» Work to complete:
Provide the number of lines of the records that include "electrónico", with no other content.

- - - -

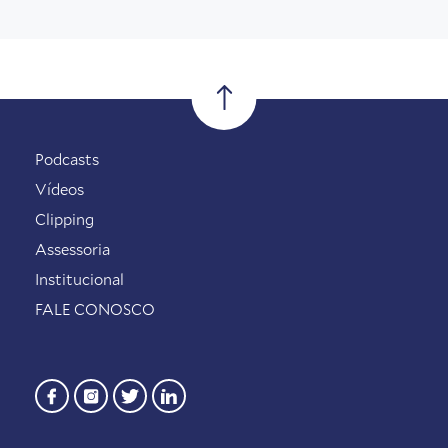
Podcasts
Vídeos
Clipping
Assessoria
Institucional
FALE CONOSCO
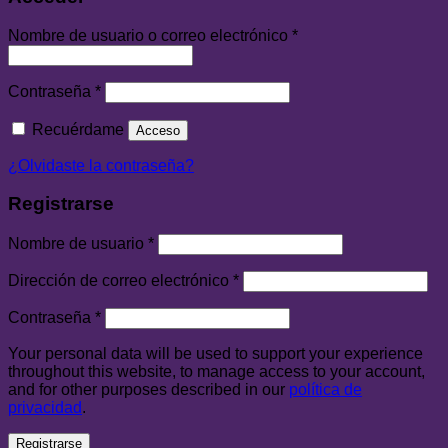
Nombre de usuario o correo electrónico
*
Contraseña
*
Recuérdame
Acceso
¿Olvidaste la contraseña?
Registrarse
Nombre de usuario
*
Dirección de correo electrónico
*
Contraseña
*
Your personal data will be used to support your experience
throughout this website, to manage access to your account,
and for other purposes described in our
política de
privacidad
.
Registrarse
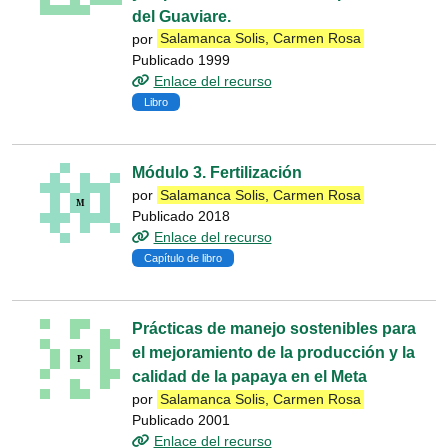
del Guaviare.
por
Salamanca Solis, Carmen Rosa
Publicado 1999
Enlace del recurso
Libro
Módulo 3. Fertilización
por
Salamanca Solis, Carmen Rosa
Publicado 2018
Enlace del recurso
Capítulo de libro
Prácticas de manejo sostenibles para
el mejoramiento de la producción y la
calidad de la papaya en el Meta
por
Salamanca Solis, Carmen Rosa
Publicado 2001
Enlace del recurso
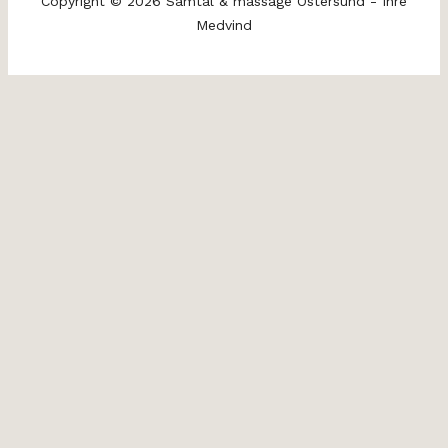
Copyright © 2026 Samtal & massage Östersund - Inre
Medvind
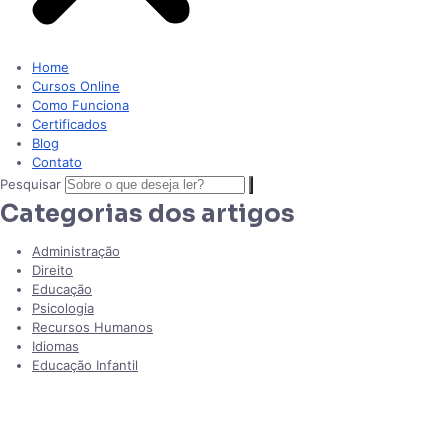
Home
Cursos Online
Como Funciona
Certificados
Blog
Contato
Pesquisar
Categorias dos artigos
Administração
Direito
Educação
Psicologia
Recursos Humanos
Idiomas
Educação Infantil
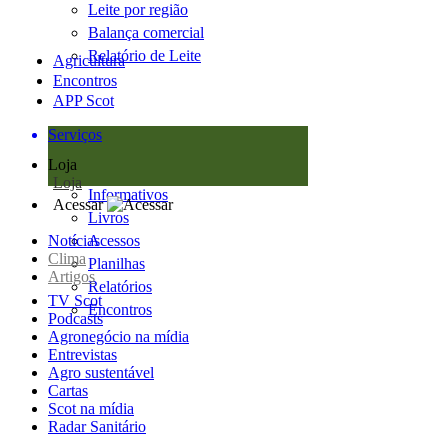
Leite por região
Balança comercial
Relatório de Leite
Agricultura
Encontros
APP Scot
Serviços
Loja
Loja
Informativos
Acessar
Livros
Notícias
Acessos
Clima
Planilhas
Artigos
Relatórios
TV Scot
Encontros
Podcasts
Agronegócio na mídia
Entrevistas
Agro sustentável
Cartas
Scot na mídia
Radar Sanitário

- - - -

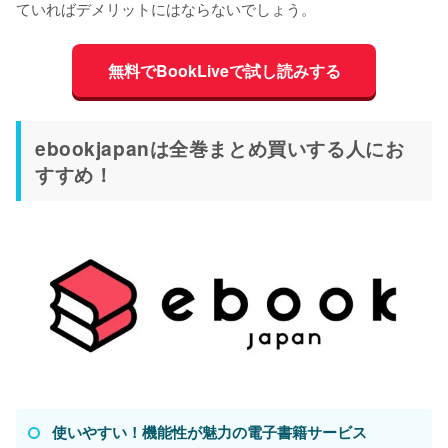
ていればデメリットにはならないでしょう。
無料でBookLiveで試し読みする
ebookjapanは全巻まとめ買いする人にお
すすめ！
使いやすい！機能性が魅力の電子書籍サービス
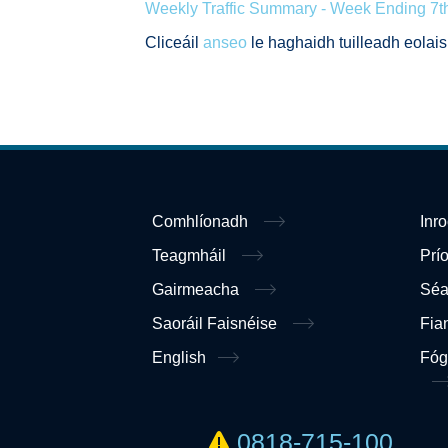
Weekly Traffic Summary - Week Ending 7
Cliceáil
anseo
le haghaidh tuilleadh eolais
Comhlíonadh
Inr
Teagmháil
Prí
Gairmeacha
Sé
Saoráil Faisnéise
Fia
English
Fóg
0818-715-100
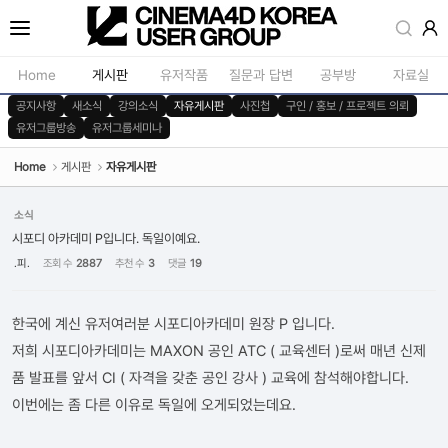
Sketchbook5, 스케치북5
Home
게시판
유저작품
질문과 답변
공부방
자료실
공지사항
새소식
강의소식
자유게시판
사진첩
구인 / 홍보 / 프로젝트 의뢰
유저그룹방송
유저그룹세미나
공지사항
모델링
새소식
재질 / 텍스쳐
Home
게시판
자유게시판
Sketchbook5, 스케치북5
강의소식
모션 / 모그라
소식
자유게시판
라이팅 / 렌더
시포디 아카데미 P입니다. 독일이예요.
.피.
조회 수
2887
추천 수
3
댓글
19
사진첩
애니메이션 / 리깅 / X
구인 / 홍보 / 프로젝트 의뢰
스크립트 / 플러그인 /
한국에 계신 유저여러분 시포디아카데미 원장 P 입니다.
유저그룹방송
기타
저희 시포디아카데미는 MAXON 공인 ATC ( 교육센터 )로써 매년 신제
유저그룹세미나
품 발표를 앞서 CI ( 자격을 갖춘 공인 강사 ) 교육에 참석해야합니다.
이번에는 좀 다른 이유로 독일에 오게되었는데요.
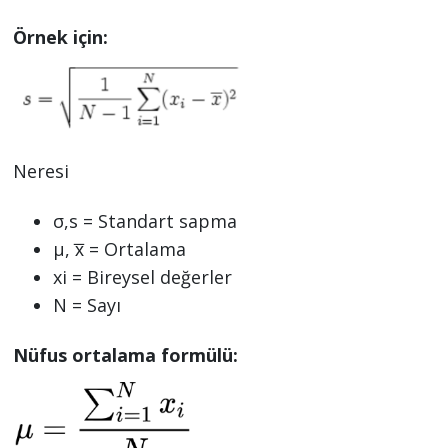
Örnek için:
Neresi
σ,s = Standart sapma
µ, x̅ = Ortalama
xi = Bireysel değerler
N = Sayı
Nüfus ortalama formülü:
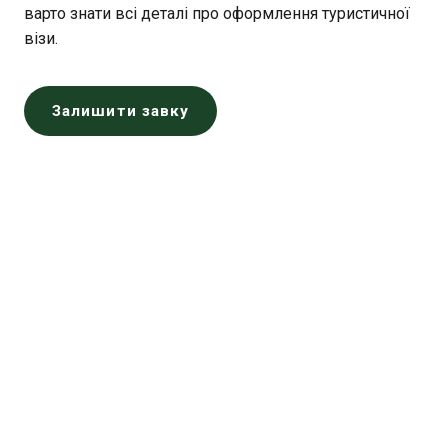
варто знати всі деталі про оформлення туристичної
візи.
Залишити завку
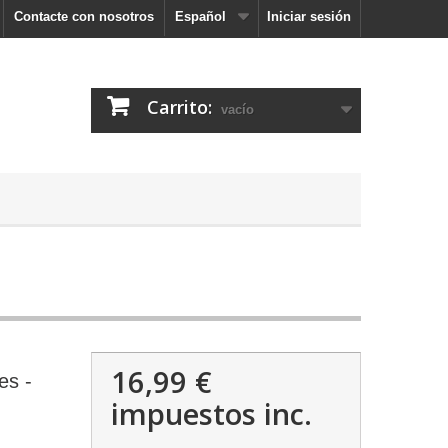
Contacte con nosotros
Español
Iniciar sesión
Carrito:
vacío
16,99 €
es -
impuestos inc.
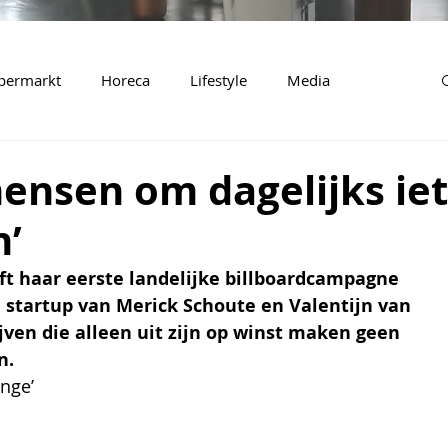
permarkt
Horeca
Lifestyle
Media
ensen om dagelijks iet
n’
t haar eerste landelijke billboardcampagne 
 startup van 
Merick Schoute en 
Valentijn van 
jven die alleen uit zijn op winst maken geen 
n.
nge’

- - - -

» Answer area:
2